研究課題
基盤研究(C)
本研究では、大動脈弁狭窄症が冠循環に及ぼす影響を検討した。重症大動脈弁狭窄症に対し、経カテーテル的大動脈弁置換術を施行した患者で術前後に経胸壁心エコー図による冠血流速予備能を測定し得た患者を対象とした。大動脈弁置換術前と術直後に左前下行枝遠位部の血流をカラードプラ法により検出し、安静時と最大充血時の時間平均冠血流速度の比を算出し、冠血流速予備能を測定した。安静時の冠血流速度は、術前に比べ、術後に低下し、最大充血時の冠血流速度は術前後で有意な変化は認めなかった。冠血流予備能は、術前と比較し、術後に有意な改善を示した。

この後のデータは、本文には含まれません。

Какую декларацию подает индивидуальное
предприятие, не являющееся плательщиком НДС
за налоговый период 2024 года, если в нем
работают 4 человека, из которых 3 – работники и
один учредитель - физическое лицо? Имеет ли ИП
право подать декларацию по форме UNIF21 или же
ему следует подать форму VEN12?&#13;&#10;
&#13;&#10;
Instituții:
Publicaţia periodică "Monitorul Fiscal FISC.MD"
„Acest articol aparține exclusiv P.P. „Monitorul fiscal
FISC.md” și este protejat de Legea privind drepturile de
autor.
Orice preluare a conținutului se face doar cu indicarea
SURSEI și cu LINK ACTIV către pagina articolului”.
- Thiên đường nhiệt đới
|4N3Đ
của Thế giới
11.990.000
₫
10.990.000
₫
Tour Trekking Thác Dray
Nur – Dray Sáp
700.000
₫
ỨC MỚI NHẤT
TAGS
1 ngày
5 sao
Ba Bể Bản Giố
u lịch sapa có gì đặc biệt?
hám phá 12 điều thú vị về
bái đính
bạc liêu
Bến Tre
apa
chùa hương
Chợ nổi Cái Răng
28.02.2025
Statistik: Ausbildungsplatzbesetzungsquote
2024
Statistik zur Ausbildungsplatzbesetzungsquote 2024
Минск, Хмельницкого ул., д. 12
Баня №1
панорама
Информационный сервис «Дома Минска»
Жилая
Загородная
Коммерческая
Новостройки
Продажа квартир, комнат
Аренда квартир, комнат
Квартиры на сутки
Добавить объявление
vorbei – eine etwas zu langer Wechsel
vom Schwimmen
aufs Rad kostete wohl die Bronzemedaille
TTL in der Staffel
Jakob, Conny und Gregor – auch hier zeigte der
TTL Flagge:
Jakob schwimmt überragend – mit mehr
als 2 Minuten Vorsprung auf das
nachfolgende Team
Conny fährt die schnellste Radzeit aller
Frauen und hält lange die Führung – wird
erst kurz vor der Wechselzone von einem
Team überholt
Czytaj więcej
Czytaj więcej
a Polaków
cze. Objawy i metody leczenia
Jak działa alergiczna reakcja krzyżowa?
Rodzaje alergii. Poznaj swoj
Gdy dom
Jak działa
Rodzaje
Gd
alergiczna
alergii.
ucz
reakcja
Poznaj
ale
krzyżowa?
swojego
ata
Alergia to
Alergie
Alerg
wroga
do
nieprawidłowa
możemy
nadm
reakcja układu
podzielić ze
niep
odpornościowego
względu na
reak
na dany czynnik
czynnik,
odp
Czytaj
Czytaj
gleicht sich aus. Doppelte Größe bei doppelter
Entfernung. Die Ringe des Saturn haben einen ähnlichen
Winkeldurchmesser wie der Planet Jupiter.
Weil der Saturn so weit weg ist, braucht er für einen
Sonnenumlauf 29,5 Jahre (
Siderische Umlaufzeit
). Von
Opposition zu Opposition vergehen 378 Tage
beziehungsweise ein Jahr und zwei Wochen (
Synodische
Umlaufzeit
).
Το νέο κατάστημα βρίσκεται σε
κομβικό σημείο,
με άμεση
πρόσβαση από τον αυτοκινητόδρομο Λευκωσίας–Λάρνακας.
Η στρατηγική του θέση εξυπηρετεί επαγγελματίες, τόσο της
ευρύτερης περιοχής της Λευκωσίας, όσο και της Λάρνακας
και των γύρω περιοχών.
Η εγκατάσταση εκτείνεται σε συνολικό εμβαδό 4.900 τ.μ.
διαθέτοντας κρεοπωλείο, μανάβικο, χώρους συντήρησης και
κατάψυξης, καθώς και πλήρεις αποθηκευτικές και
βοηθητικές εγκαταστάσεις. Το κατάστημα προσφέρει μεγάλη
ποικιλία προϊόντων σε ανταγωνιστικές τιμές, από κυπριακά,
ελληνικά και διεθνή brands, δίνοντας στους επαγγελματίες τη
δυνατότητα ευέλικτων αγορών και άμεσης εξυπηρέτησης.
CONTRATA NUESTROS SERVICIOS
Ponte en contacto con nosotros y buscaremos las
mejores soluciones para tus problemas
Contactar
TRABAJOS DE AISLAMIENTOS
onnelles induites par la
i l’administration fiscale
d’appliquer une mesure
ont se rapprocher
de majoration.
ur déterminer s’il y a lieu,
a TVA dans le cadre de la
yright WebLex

大動脈弁狭窄症は高齢化とともに罹患率が増加し、冠動脈疾患を高率に合併する。一方で大動脈弁狭窄症が冠循環に及ぼす影響は明らかではなく、大動脈弁狭窄症に合併した冠動脈狭窄の評価法は確立されていない。本研究により、冠血流速予備能は、大動脈弁狭窄症に対する経カテーテル的大動脈弁置換術後、すみやかに改善することが明らかとなった。本研究結果は、大動脈弁狭窄症の手術前後の冠循環動態の動的な変化により、大動脈弁狭窄症に合併する冠動脈疾患の機能的狭窄度が変化する可能性を示唆する。したがって、大動脈弁狭窄症に合併した冠動脈疾患に対しては、大動脈弁置換術と血行再建の時期を考慮した治療戦略を構築する必要がある。